Anthem ready to pay $115 million to settle data breach lawsuit

Get a copy of the upcoming book "Secure Operations Technology"

US health insurer Anthem has agreed to pay $115 million to settle a class-action suit mounted in the wake of the massive data breach it suffered in late 2014/early 2015.

Anthem data breach settlement

The data breach

The breach was the largest healthcare breach to that date, and resulted in the compromise of information about 78.8 million Anthem customers and customers of other insurers affiliated with Anthem: names, birthdays, medical IDs/social security numbers, street addresses, email addresses and employment information, income data, but no credit card data or medical information.

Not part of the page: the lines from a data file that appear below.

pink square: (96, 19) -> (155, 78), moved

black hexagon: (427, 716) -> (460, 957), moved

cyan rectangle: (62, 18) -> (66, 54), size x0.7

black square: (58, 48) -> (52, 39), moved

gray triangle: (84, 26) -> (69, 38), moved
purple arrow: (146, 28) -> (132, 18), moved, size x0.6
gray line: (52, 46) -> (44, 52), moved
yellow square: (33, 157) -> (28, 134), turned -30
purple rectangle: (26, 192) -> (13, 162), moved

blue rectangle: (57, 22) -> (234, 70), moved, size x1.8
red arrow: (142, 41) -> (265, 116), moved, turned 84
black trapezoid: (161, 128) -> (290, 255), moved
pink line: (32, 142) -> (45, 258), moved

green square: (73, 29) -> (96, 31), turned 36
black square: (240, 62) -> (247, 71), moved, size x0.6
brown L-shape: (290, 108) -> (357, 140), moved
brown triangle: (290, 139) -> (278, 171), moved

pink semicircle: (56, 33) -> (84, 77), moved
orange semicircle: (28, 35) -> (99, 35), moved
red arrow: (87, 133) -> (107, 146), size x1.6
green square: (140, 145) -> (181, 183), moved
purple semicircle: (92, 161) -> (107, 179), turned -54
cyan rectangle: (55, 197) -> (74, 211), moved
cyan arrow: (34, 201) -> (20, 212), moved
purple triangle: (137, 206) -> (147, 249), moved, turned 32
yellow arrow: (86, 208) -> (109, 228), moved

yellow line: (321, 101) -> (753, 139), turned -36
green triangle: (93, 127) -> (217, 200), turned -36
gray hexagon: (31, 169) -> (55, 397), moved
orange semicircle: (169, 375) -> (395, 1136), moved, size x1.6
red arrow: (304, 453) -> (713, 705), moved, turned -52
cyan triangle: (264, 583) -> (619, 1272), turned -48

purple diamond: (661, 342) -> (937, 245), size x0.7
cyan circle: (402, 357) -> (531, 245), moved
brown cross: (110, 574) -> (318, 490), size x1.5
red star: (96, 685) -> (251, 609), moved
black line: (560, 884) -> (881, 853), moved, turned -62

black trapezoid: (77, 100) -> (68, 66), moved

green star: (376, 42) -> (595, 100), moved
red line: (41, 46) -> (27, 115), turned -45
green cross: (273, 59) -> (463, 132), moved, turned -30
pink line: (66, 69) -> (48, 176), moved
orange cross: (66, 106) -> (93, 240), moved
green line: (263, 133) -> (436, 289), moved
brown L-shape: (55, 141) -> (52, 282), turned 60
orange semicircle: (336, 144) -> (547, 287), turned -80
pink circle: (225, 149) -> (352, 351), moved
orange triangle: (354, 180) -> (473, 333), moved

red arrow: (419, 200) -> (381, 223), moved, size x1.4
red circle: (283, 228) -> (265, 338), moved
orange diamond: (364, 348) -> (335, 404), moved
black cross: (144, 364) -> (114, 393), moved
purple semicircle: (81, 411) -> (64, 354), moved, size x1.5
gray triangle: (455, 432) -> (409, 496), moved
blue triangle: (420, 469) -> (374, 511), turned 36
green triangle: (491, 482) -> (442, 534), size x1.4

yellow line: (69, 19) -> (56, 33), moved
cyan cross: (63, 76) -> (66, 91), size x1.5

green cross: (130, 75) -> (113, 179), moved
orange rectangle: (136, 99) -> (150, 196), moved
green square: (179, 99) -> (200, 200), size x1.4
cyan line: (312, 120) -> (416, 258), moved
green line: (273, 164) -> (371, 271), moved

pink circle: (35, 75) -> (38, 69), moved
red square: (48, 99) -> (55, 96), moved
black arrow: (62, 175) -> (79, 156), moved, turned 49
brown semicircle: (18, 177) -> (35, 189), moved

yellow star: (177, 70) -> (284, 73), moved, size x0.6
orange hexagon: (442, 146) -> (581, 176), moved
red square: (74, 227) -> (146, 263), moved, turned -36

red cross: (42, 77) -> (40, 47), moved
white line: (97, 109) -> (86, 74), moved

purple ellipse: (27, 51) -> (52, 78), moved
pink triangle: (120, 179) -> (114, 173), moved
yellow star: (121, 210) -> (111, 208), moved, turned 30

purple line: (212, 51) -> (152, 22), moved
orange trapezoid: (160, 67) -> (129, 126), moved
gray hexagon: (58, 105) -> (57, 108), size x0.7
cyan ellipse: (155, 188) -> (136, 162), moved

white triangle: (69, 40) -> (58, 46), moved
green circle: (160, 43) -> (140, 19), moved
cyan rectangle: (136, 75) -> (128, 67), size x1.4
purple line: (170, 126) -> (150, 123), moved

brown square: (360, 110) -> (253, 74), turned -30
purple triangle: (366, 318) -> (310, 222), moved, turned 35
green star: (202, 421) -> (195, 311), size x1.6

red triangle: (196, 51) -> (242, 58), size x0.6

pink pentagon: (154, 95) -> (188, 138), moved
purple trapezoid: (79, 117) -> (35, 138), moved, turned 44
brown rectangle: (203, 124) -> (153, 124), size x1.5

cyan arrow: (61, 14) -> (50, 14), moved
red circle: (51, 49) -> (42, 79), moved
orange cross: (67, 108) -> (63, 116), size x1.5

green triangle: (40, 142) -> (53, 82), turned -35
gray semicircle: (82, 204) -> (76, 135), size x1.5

At the time, Anthem offered two years of credit monitoring services for free to all customers whose data had been compromised.

Proposed Anthem data breach settlement

According to the proposed settlement, which still has to be approved by Judge Lucy Koh of the U.S. District Court, Northern District of California, Anthem will not have to admit any wrongdoing.

The amount that Anthem will have to pay looks huge – in fact, if the settlement is approved, it will be largest data theft settlement to date – but it covers many things, and will not end up all in the hands of the plaintiffs who raised the lawsuit.

For example, attorneys’ fees up to nearly $38 million will be covered, as well as actual costs up to $3 million. Experian will get $17 million to provide two more years of credit and identity monitoring services for the victims.

Those settlement class member who already enrolled in and paid for some form of credit monitoring or protection can claim alternative compensation.

All settlement class member can also request payment of the out-of-pocket costs they actually incurred and that are traceable to the data breach – things like professional fees incurred in connection with identity theft or falsified tax returns, credit freezes, miscellaneous expenses, and time spent remedying issues related to the data breach. The total amount allocated to reimbursing these costs is $15 million.

And, finally, let’s not forget taxes will have to be paid, as well as the administrative expenses.